An applicant for an immigrant visa or nonimmigrant visa to enter the United States is subject to a number of grounds of inadmissibility such as previous immigration or criminal violations. Public charge is one of such basis for disallowing a foreigner from receiving a U.S. visa. Simply put, if the person is likely to become a financial burden of the U.S. government, then her visa will be denied. Recent changes in the State Department's Foreign Affairs Manuel (FAM) make it more difficult for visa applicants to prove that she is not likely to become a public charge.
The Immigration Act provides five factors for consideration regarding the issue of public charge, including (I) age; (II) health; (III) family status; (IV) assets, resources, and financial status; and (V) education and skills. Further, the U.S. government may also consider any affidavit of support provided by sponsors.
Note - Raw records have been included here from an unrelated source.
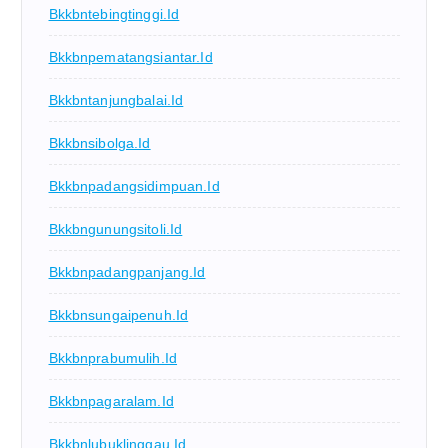
Bkkbntebingtinggi.id
Bkkbnpematangsiantar.id
Bkkbntanjungbalai.id
Bkkbnsibolga.id
Bkkbnpadangsidimpuan.id
Bkkbngunungsitoli.id
Bkkbnpadangpanjang.id
Bkkbnsungaipenuh.id
Bkkbnprabumulih.id
Bkkbnpagaralam.id
Bkkbnlubuklinggau.id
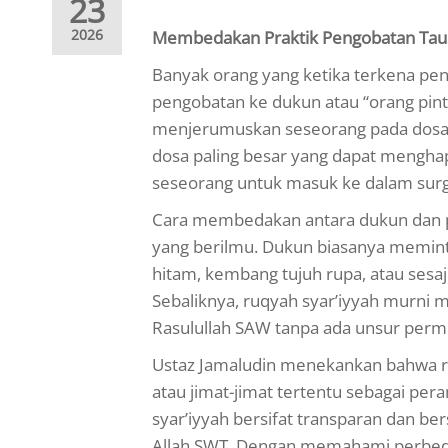
23
2026
Membedakan Praktik Pengobatan Tauh
Banyak orang yang ketika terkena pen
pengobatan ke dukun atau “orang pinta
menjerumuskan seseorang pada dosa sy
dosa paling besar yang dapat mengha
seseorang untuk masuk ke dalam surg
Cara membedakan antara dukun dan pr
yang berilmu. Dukun biasanya memint
hitam, kembang tujuh rupa, atau ses
Sebaliknya, ruqyah syar’iyyah murni 
Rasulullah SAW tanpa ada unsur perm
Ustaz Jamaludin menekankan bahwa r
atau jimat-jimat tertentu sebagai p
syar’iyyah bersifat transparan dan b
Allah SWT. Dengan memahami perbedaan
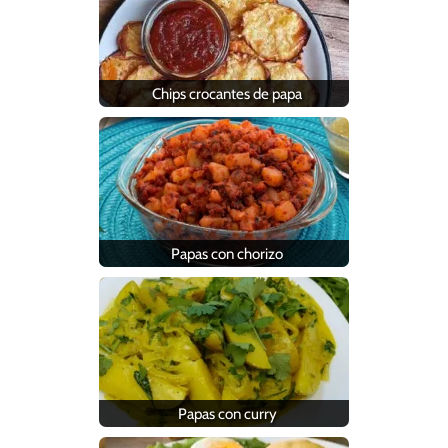
Chips crocantes de papa
Papas con chorizo
Papas con curry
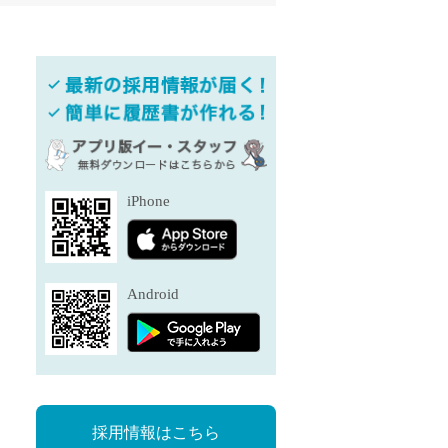
退勤
休
の転職応援
K
iPhone
★採用
★採用
Android
4月★採用
★採用
急募採用
公開求人
採用情報はこちら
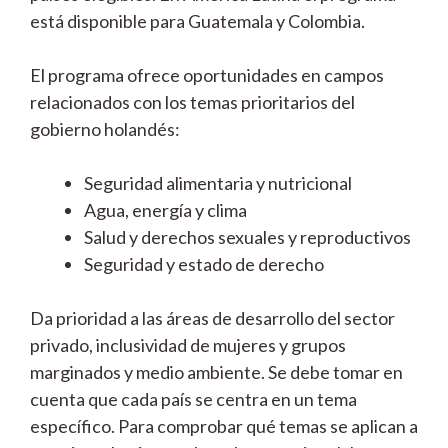
está disponible para Guatemala y Colombia.
El programa ofrece oportunidades en campos
relacionados con los temas prioritarios del
gobierno holandés:
Seguridad alimentaria y nutricional
Agua, energía y clima
Salud y derechos sexuales y reproductivos
Seguridad y estado de derecho
Da prioridad a las áreas de desarrollo del sector
privado, inclusividad de mujeres y grupos
marginados y medio ambiente. Se debe tomar en
cuenta que cada país se centra en un tema
específico. Para comprobar qué temas se aplican a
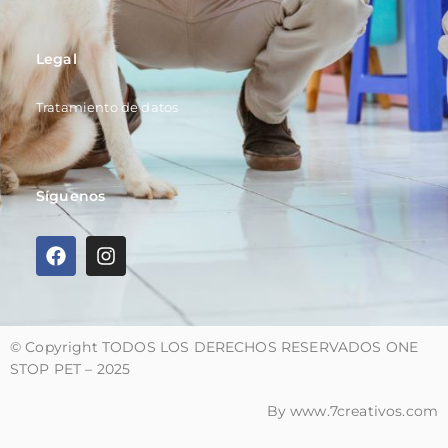
Legal
Tratamiento de datos
Síguenos
© Copyright TODOS LOS DERECHOS RESERVADOS ONE
STOP PET – 2025
By www.7creativos.com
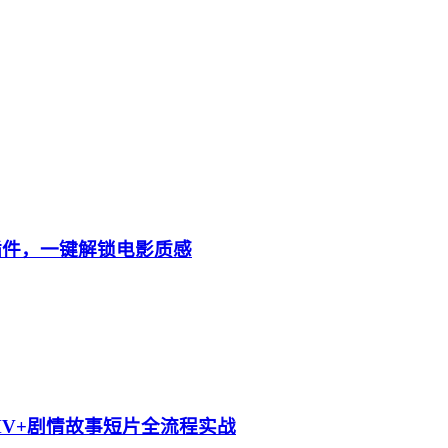
效修图插件，一键解锁电影质感
乐MV+剧情故事短片全流程实战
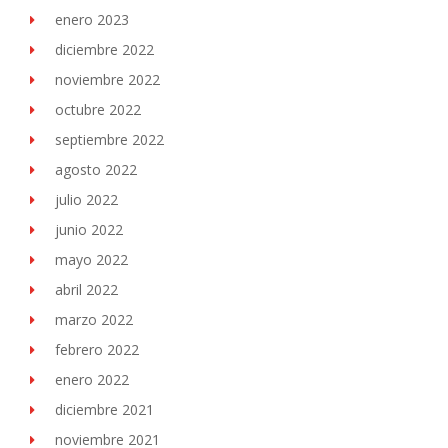
enero 2023
diciembre 2022
noviembre 2022
octubre 2022
septiembre 2022
agosto 2022
julio 2022
junio 2022
mayo 2022
abril 2022
marzo 2022
febrero 2022
enero 2022
diciembre 2021
noviembre 2021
However, for many years, the overseas consular officers and the U.S. immigration officers have relied mostly on the affidavits of support (I-864 form) executed by financial sponsors as proof that the visa applicant will not burden the U.S. society.
The recent changes in the FAM have provided new guidance to the consular officers on this important issue:
1) Under the new guidance, the consular officers must examine the visa applicant’s “age, health, family status, assets, resources, financial status, education, and skills" in all cases. The Form I-864 affidavit of support is only a positive factor to consider; an I-864 alone is insufficient proof of satisfying the public charge requirements in most cases. All relevant factors will be considered in the totality of circumstances.
2) In fact, the consular officer has to consider the likelihood that the sponsor will actually provide financial support to the visa applicant. Hence, if the financial sponsor is not a close family member, it is possible to argue that the financial sponsor may not be willing to support the immigrant.
3) Several groups of visa applicants have been identified for heightened scrutiny including children, the aged, the unemployed, retired persons, the disabled, or those who have health conditions.
4) For children under the age of 18 who are not accompanying or following to join a parent/guardian will be subject to heightened scrutiny.
5) For applicants aged 18 or older, they need to show that they have employable skills in the U.S. For the elderly applicants, consular officers may view their age as a negative factor to the extent that it affects their employability and potential need for healthcare.
6) For those who have certain health issues, their ability to work, the likelihood of future medical expenses, or their ability to support themselves and their dependents will be considered. The new guidance even suggests that applicants with health issues may have to provide proof of medical insurance or other proof of ability to pay for any potential medical expenses in the United States.
7) The visa applicant's education, employment history, and offer of U.S. employment may also be considered, requiring them to provide supporting documents in these regards.
8) Non-immigrant visa applicants (e.g., F-1, B-1/B-2) are also subject to the public charge ground of inadmissibility. According to the new guidance, consular officers "should not recommend for an NIV waiver an applicant who is ineligible on this [public charge] ground as a matter of policy.”
9) Consular officers are also asked to consider whether or not the visa applicant or a family member in the applicant’s household is currently or has received “public assistance of any type" from state, federal, or local sources. Previously, receipt of non-cash benefits (e.g., food stamps, medicaid, etc.) were specifically excluded for consideration. Further, if a financial sponsor has received a means-tested benefit (e.g., housing, food stamps, etc.) within the past three years, the consular officer will review the sponsor’s current ability to provide financial support to the visa applicant.
No doubt these changes mean tougher adjudication standards for visa applications. But it is important to note that these are merely policy changes but not changes in the statute. It will also take some time to observe how each consulate office implements these changes.